74 yaşındaki muhteşem bir zanaatkar, oğlu ile birlikte geleneksel bir mesleği geleceğe taşımak için hazırlıklara başladı. 66 yıl boyunca babasından öğrendiği ustalıkla, sadece bir zanaatkar olmakla kalmayıp aynı zamanda aile mirasını da yaşatmayı başaran bu kişi, bugünlerde torunlarına ve özellikle oğluna mesleğini devretmenin mutluluğunu yaşıyor. Bu hikaye, sadece bir meslek hikayesinin ötesinde; nesiller arası bir bağın ve kültürel mirasın nasıl yaşatıldığını gözler önüne seriyor.
Her zanaat, kendine özgü bir hikaye taşır. Ancak bu hikayenin özünde; dede, baba ve şimdi de oğul olan bir aile geleneği yatıyor. 74 yaşındaki usta, mesleğini 8 yaşında babasından öğrenmeye başlamış ve yılmadan çalışarak son 66 yılını bu işe adamakla kalmamış, aynı zamanda bu sürede edindiği tecrübe ile çevresindeki birçok insanın da saygısını kazanmıştır. Babasının ona öğrettiği ilk derslerden birinin ‘sabırlı olmak’ olduğunu söyleyen usta, gerçek ustalığın sadece teknik bilgiyle değil, aynı zamanda o işin ruhunu taşıyarak gerçekleşeceğine inandığını ifade ediyor.
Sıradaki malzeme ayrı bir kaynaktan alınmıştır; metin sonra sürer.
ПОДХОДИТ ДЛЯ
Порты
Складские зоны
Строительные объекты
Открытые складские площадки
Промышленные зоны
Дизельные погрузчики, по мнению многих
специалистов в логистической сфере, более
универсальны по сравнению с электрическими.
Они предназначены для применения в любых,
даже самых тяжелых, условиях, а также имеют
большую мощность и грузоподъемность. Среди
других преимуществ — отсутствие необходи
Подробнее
Her geçen yıl, uyguladığı yöntemler ve geliştirdiği tekniklerle ailesindeki mesleği daha da ileri taşımış. Çalışmalarında sık sık babasının ona verdiği tavsiyeleri hatırladığını, bu tavsiyelerin onu sürekli olarak cesaretlendirdiğini belirtiyor. Usta, şu an kendisinin de oğlu için aynı mentorluğu üstlenerek, ona sadece işin inceliklerini değil, aynı zamanda o işin arkasındaki kültürü ve felsefeyi anlatmanın büyük bir sorumluluk olduğunu düşünüyor. Ustalığın yalnızca teknik bilgi ile sınırlı kalmadığını, bu geleneklerin insanlar arasında nasıl bir bağ kurduğunu anlatıyor.
Oğlu ile birlikte çalışan bu ustanın hikayesi, sadece bir meslek aktarımının ötesine geçiyor. Oğul da babasından öğrendiği yöntemlerle kendi farkındalığını artırırken, aynı zamanda modern teknikleri geleneksel yöntemlerle harmanlayarak daha da geliştirmek istiyor. Bu yaklaşım, sadece geçmişe saygı duruşunda bulunmakla kalmıyor, aynı zamanda geleceğe de umut taşıyor. Oğul, öğretici ve aynı zamanda eğlenceli bir ortamda babasıyla birlikte çalışmanın kendisine çok şey kattığını ifade ediyor. “Babamın tecrübeleri, bana sadece işimi nasıl yapacağımı değil, aynı zamanda sabırlı olmayı ve işime saygı duymayı da öğretiyor” diyor.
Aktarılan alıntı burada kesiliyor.